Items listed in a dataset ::
▶
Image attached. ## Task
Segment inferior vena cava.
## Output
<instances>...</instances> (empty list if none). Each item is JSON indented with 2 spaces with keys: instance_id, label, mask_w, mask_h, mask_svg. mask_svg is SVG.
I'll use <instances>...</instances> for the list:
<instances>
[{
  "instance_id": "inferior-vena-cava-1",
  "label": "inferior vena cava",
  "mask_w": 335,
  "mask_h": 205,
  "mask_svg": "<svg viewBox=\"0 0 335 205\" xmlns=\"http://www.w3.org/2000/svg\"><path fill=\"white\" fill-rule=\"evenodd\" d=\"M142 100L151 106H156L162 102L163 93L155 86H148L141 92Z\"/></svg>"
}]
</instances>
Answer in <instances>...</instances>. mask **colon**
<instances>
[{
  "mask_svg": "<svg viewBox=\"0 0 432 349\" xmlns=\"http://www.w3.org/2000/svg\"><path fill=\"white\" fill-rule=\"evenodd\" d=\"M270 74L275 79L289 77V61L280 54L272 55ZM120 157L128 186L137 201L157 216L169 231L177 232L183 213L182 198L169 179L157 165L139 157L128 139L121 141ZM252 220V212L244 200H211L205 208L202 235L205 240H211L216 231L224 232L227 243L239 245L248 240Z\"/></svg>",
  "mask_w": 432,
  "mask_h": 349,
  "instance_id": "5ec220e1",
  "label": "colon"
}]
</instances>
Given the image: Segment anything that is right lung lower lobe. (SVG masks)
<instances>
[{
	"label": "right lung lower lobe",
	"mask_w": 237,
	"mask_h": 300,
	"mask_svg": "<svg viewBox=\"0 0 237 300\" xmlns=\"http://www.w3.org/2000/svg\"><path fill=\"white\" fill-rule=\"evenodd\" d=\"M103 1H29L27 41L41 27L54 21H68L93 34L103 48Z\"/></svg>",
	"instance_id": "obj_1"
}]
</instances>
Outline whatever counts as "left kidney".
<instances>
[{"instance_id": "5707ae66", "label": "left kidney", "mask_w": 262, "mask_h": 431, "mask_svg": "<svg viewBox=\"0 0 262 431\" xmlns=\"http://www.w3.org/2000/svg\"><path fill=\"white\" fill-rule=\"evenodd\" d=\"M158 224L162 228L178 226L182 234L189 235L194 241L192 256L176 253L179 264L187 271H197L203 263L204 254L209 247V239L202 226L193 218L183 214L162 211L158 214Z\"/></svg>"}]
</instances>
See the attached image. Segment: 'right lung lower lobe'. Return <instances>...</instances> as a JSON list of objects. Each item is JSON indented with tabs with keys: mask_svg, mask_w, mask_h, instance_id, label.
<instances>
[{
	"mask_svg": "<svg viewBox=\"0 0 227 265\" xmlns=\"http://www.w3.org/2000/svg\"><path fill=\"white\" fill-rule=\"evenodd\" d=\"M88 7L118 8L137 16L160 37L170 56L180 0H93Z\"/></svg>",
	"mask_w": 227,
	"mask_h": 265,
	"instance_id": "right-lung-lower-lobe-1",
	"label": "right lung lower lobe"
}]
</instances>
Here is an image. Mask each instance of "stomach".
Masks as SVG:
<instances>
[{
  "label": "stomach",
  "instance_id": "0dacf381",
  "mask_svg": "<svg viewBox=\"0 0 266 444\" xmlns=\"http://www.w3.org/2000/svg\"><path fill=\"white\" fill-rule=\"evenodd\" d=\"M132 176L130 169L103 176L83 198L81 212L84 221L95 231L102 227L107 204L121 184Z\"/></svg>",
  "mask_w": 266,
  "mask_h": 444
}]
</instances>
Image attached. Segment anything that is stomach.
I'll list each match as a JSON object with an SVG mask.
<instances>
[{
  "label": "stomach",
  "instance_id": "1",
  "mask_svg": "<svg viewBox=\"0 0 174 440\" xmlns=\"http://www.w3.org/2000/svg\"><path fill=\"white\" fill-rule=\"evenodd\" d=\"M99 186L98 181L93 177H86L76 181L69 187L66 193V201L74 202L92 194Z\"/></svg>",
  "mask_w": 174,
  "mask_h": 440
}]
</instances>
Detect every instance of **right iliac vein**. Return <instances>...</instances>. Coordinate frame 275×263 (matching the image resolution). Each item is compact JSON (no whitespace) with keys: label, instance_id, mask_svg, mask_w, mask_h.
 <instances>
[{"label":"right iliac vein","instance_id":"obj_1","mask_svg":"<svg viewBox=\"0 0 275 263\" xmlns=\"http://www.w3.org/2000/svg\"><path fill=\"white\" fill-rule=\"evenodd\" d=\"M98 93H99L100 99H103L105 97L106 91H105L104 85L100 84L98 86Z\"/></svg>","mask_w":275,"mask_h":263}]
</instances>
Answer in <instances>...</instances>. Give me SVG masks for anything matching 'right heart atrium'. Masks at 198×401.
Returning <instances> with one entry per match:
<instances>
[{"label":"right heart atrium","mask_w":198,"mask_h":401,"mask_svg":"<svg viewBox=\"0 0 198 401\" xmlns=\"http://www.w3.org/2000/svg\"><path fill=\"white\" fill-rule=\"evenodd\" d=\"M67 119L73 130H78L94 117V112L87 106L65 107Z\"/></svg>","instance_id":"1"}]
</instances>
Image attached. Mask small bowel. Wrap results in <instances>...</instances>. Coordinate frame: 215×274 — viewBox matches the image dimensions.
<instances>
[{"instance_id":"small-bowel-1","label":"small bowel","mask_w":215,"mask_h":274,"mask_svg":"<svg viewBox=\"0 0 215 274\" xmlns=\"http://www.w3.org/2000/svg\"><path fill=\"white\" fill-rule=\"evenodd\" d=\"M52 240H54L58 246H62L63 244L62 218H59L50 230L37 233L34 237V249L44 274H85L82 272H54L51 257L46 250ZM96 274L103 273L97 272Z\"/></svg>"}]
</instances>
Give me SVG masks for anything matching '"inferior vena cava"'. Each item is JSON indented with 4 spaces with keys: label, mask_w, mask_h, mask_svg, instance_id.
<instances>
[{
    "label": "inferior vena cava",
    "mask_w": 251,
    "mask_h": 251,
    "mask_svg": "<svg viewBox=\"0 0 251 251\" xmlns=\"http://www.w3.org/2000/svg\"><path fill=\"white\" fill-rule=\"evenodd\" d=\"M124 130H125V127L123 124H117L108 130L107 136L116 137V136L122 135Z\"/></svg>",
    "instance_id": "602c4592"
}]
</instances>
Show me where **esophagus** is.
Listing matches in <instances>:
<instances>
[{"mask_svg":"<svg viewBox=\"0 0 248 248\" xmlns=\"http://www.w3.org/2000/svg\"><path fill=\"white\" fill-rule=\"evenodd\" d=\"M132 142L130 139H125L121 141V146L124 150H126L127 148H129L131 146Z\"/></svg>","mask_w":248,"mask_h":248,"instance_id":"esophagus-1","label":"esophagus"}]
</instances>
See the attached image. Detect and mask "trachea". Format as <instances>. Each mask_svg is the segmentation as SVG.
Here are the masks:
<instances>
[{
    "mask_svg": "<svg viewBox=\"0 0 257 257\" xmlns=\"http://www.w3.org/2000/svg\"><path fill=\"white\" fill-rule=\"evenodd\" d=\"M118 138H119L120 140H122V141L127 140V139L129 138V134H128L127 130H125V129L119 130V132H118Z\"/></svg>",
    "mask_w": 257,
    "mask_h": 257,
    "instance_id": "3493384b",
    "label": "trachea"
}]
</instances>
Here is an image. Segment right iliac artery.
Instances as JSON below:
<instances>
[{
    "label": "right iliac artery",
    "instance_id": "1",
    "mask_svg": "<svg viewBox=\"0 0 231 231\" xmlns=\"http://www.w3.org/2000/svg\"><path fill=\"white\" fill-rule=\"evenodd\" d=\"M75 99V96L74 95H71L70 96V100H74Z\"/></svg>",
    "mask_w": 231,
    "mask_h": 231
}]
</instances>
◀
Your goal ::
Print all of the lines above so that each one matches its original exactly.

Answer to this task ::
Image attached. ## Task
Segment inferior vena cava.
## Output
<instances>...</instances> (empty list if none). Each item is JSON indented with 2 spaces with keys: instance_id, label, mask_w, mask_h, mask_svg. mask_svg is SVG.
I'll use <instances>...</instances> for the list:
<instances>
[{
  "instance_id": "inferior-vena-cava-1",
  "label": "inferior vena cava",
  "mask_w": 335,
  "mask_h": 205,
  "mask_svg": "<svg viewBox=\"0 0 335 205\" xmlns=\"http://www.w3.org/2000/svg\"><path fill=\"white\" fill-rule=\"evenodd\" d=\"M142 100L151 106H156L162 102L163 93L155 86H148L141 92Z\"/></svg>"
}]
</instances>
Answer in <instances>...</instances>. mask **colon**
<instances>
[{
  "mask_svg": "<svg viewBox=\"0 0 432 349\" xmlns=\"http://www.w3.org/2000/svg\"><path fill=\"white\" fill-rule=\"evenodd\" d=\"M270 74L275 79L289 77V61L280 54L272 55ZM120 157L128 186L137 201L157 216L169 231L177 232L183 213L182 198L169 179L157 165L139 157L128 139L121 141ZM252 220V212L244 200H211L205 208L202 235L205 240H211L216 231L224 232L227 243L239 245L248 240Z\"/></svg>",
  "mask_w": 432,
  "mask_h": 349,
  "instance_id": "5ec220e1",
  "label": "colon"
}]
</instances>
Given the image: Segment anything that is right lung lower lobe. (SVG masks)
<instances>
[{
	"label": "right lung lower lobe",
	"mask_w": 237,
	"mask_h": 300,
	"mask_svg": "<svg viewBox=\"0 0 237 300\" xmlns=\"http://www.w3.org/2000/svg\"><path fill=\"white\" fill-rule=\"evenodd\" d=\"M103 1H29L27 41L41 27L54 21H68L93 34L103 48Z\"/></svg>",
	"instance_id": "obj_1"
}]
</instances>
Outline whatever counts as "left kidney".
<instances>
[{"instance_id": "5707ae66", "label": "left kidney", "mask_w": 262, "mask_h": 431, "mask_svg": "<svg viewBox=\"0 0 262 431\" xmlns=\"http://www.w3.org/2000/svg\"><path fill=\"white\" fill-rule=\"evenodd\" d=\"M158 224L162 228L178 226L182 234L189 235L194 241L192 256L176 253L179 264L187 271H197L203 263L204 254L209 247V239L202 226L193 218L183 214L162 211L158 214Z\"/></svg>"}]
</instances>
See the attached image. Segment: 'right lung lower lobe'. Return <instances>...</instances> as a JSON list of objects. Each item is JSON indented with tabs with keys: mask_svg, mask_w, mask_h, instance_id, label.
<instances>
[{
	"mask_svg": "<svg viewBox=\"0 0 227 265\" xmlns=\"http://www.w3.org/2000/svg\"><path fill=\"white\" fill-rule=\"evenodd\" d=\"M88 7L118 8L137 16L160 37L170 56L180 0H93Z\"/></svg>",
	"mask_w": 227,
	"mask_h": 265,
	"instance_id": "right-lung-lower-lobe-1",
	"label": "right lung lower lobe"
}]
</instances>
Here is an image. Mask each instance of "stomach".
Masks as SVG:
<instances>
[{
  "label": "stomach",
  "instance_id": "0dacf381",
  "mask_svg": "<svg viewBox=\"0 0 266 444\" xmlns=\"http://www.w3.org/2000/svg\"><path fill=\"white\" fill-rule=\"evenodd\" d=\"M132 176L130 169L103 176L83 198L81 212L84 221L95 231L102 227L107 204L121 184Z\"/></svg>",
  "mask_w": 266,
  "mask_h": 444
}]
</instances>
Image attached. Segment anything that is stomach.
I'll list each match as a JSON object with an SVG mask.
<instances>
[{
  "label": "stomach",
  "instance_id": "1",
  "mask_svg": "<svg viewBox=\"0 0 174 440\" xmlns=\"http://www.w3.org/2000/svg\"><path fill=\"white\" fill-rule=\"evenodd\" d=\"M99 186L98 181L93 177H86L76 181L69 187L66 193V201L74 202L92 194Z\"/></svg>",
  "mask_w": 174,
  "mask_h": 440
}]
</instances>
Detect every instance of **right iliac vein**. Return <instances>...</instances>. Coordinate frame 275×263 (matching the image resolution). Each item is compact JSON (no whitespace) with keys: label, instance_id, mask_svg, mask_w, mask_h.
 <instances>
[{"label":"right iliac vein","instance_id":"obj_1","mask_svg":"<svg viewBox=\"0 0 275 263\" xmlns=\"http://www.w3.org/2000/svg\"><path fill=\"white\" fill-rule=\"evenodd\" d=\"M98 93H99L100 99H103L105 97L106 91H105L104 85L100 84L98 86Z\"/></svg>","mask_w":275,"mask_h":263}]
</instances>
Answer in <instances>...</instances>. Give me SVG masks for anything matching 'right heart atrium'. Masks at 198×401.
Returning <instances> with one entry per match:
<instances>
[{"label":"right heart atrium","mask_w":198,"mask_h":401,"mask_svg":"<svg viewBox=\"0 0 198 401\" xmlns=\"http://www.w3.org/2000/svg\"><path fill=\"white\" fill-rule=\"evenodd\" d=\"M67 119L73 130H78L94 117V112L87 106L65 107Z\"/></svg>","instance_id":"1"}]
</instances>
Image attached. Mask small bowel. Wrap results in <instances>...</instances>. Coordinate frame: 215×274 — viewBox matches the image dimensions.
<instances>
[{"instance_id":"small-bowel-1","label":"small bowel","mask_w":215,"mask_h":274,"mask_svg":"<svg viewBox=\"0 0 215 274\" xmlns=\"http://www.w3.org/2000/svg\"><path fill=\"white\" fill-rule=\"evenodd\" d=\"M52 240H54L58 246H62L63 244L62 218H59L50 230L37 233L34 237V249L44 274H85L82 272H54L51 257L46 250ZM96 274L103 273L97 272Z\"/></svg>"}]
</instances>
Give me SVG masks for anything matching '"inferior vena cava"'. Each item is JSON indented with 4 spaces with keys: label, mask_w, mask_h, mask_svg, instance_id.
<instances>
[{
    "label": "inferior vena cava",
    "mask_w": 251,
    "mask_h": 251,
    "mask_svg": "<svg viewBox=\"0 0 251 251\" xmlns=\"http://www.w3.org/2000/svg\"><path fill=\"white\" fill-rule=\"evenodd\" d=\"M124 130H125V127L123 124H117L108 130L107 136L116 137V136L122 135Z\"/></svg>",
    "instance_id": "602c4592"
}]
</instances>
Show me where **esophagus** is.
Listing matches in <instances>:
<instances>
[{"mask_svg":"<svg viewBox=\"0 0 248 248\" xmlns=\"http://www.w3.org/2000/svg\"><path fill=\"white\" fill-rule=\"evenodd\" d=\"M132 142L130 139H125L121 141V146L124 150H126L127 148H129L131 146Z\"/></svg>","mask_w":248,"mask_h":248,"instance_id":"esophagus-1","label":"esophagus"}]
</instances>
See the attached image. Detect and mask "trachea". Format as <instances>. Each mask_svg is the segmentation as SVG.
Here are the masks:
<instances>
[{
    "mask_svg": "<svg viewBox=\"0 0 257 257\" xmlns=\"http://www.w3.org/2000/svg\"><path fill=\"white\" fill-rule=\"evenodd\" d=\"M118 138H119L120 140H122V141L127 140V139L129 138V134H128L127 130H125V129L119 130V132H118Z\"/></svg>",
    "mask_w": 257,
    "mask_h": 257,
    "instance_id": "3493384b",
    "label": "trachea"
}]
</instances>
Here is an image. Segment right iliac artery.
Instances as JSON below:
<instances>
[{
    "label": "right iliac artery",
    "instance_id": "1",
    "mask_svg": "<svg viewBox=\"0 0 231 231\" xmlns=\"http://www.w3.org/2000/svg\"><path fill=\"white\" fill-rule=\"evenodd\" d=\"M75 99V96L74 95H71L70 96V100H74Z\"/></svg>",
    "mask_w": 231,
    "mask_h": 231
}]
</instances>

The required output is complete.